Would you please copy the part of the material below that opens with the line containing "embajadora de la" and closes with the line containing "Guillermo Justo Chaves, el canciller le"? Copy it exactly, and only it.

=====

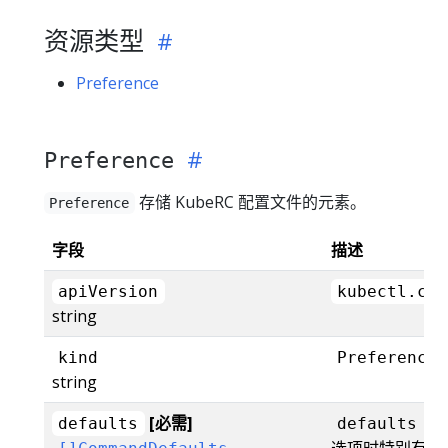
资源类型
Preference
Preference
存储 KubeRC 配置文件的元素。
Preference
字段
描述
apiVersion
kubectl.con
string
kind
Preference
string
[必需]
允
defaults
defaults
选项时特别有用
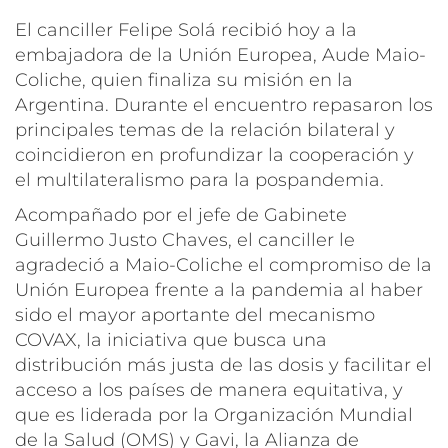
El canciller Felipe Solá recibió hoy a la
embajadora de la Unión Europea, Aude Maio-
Coliche, quien finaliza su misión en la
Argentina. Durante el encuentro repasaron los
principales temas de la relación bilateral y
coincidieron en profundizar la cooperación y
el multilateralismo para la pospandemia.
Acompañado por el jefe de Gabinete
Guillermo Justo Chaves, el canciller le
agradeció a Maio-Coliche el compromiso de la
Unión Europea frente a la pandemia al haber
sido el mayor aportante del mecanismo
COVAX, la iniciativa que busca una
distribución más justa de las dosis y facilitar el
acceso a los países de manera equitativa, y
que es liderada por la Organización Mundial
de la Salud (OMS) y Gavi, la Alianza de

=====

EXERCISE RESULT -
embajadora de la Unión Europea, Aude Maio-
Coliche, quien finaliza su misión en la
Argentina. Durante el encuentro repasaron los
principales temas de la relación bilateral y
coincidieron en profundizar la cooperación y
el multilateralismo para la pospandemia.
Acompañado por el jefe de Gabinete
Guillermo Justo Chaves, el canciller le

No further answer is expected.